● DATA SHOWN:

>>

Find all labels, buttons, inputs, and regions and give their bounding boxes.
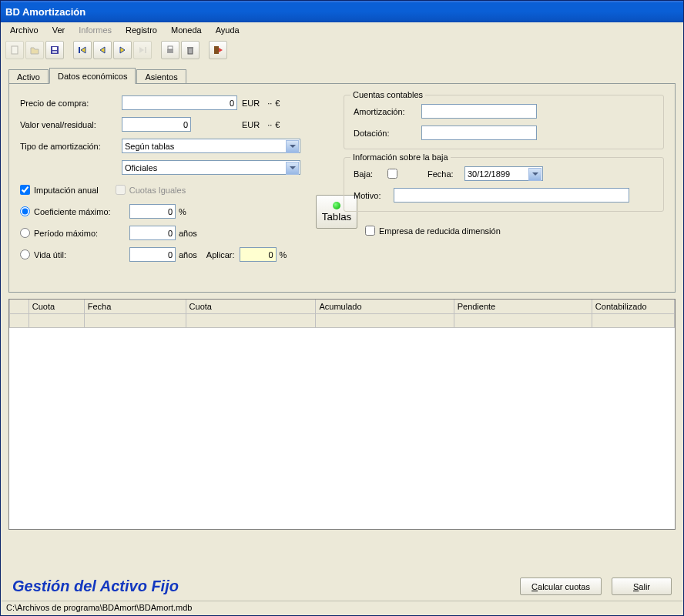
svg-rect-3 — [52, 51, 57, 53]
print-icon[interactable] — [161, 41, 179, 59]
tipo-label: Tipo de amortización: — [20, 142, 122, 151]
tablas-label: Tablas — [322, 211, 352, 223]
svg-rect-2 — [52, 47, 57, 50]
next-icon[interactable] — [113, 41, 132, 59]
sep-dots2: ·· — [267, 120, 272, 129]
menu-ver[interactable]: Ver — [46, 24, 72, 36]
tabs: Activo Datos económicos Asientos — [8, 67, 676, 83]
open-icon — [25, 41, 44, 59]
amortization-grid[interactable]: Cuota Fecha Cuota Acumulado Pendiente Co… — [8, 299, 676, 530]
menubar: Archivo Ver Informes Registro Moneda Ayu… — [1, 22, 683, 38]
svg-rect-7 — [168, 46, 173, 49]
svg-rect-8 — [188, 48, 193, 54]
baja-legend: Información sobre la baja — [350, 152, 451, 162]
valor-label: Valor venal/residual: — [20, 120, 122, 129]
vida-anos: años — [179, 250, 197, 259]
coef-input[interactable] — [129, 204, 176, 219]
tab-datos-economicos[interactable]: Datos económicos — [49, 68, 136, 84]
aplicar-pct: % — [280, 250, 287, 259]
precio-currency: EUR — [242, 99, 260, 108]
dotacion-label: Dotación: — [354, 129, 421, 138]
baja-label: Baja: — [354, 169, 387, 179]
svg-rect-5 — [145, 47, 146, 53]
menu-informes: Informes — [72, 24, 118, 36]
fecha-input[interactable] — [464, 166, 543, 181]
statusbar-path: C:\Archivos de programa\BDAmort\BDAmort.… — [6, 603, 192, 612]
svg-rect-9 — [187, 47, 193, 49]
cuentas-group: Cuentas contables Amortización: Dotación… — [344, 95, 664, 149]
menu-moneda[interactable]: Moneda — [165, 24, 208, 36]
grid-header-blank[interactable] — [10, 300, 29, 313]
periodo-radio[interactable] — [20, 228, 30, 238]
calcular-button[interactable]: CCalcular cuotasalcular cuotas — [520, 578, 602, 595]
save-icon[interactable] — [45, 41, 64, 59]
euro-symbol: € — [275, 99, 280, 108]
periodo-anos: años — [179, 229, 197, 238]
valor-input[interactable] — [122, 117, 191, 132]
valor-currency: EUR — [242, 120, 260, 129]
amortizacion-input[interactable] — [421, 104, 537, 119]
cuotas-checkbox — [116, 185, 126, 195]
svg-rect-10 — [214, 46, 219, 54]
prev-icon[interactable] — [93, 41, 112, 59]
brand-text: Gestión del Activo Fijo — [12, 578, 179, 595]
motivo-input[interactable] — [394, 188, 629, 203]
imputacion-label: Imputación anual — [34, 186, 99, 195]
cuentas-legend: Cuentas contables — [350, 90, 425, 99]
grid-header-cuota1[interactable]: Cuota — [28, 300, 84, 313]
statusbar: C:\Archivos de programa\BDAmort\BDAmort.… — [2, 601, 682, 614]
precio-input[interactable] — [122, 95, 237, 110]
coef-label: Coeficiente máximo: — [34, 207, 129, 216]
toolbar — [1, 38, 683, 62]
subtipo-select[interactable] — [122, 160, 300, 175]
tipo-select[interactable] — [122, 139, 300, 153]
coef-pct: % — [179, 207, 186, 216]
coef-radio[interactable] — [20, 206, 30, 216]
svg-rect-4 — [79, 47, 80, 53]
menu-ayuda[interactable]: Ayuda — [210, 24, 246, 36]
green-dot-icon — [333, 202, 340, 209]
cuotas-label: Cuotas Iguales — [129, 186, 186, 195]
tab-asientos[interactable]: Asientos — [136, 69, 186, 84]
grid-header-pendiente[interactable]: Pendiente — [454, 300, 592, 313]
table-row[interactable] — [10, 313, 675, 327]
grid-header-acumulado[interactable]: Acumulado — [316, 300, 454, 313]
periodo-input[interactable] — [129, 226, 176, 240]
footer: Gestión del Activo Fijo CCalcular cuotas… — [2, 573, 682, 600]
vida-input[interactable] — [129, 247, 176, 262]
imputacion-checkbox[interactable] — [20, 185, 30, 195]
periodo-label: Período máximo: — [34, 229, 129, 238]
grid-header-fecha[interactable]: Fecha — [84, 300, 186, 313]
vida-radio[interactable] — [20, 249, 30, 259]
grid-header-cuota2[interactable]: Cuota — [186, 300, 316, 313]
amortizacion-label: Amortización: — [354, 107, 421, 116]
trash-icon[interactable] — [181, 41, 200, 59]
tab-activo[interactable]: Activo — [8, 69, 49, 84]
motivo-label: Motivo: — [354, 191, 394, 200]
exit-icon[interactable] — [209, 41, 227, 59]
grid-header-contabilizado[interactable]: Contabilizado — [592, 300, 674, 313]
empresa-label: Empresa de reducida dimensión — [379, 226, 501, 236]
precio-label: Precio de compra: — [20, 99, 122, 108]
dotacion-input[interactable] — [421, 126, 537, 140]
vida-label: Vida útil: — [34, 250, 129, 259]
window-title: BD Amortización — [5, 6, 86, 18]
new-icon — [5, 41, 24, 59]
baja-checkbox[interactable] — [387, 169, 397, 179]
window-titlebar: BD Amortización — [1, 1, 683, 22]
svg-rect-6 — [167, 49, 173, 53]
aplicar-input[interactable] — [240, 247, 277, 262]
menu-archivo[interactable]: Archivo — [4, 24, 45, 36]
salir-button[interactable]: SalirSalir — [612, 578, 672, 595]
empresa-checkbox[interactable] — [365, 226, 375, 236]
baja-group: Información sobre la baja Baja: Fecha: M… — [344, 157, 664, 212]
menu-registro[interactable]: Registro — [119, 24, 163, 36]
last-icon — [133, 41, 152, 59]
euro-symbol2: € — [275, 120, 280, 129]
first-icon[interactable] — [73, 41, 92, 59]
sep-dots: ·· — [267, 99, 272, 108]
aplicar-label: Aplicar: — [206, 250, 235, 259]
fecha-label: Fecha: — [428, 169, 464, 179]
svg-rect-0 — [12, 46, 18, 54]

<<

● WORK TO COMPLETE:
In the entries above, some lines hold the string "empresa". Copy each of them.

● EXERCISE ANSWER:
empresa-label: Empresa de reducida dimensión — [379, 226, 501, 236]
empresa-checkbox[interactable] — [365, 226, 375, 236]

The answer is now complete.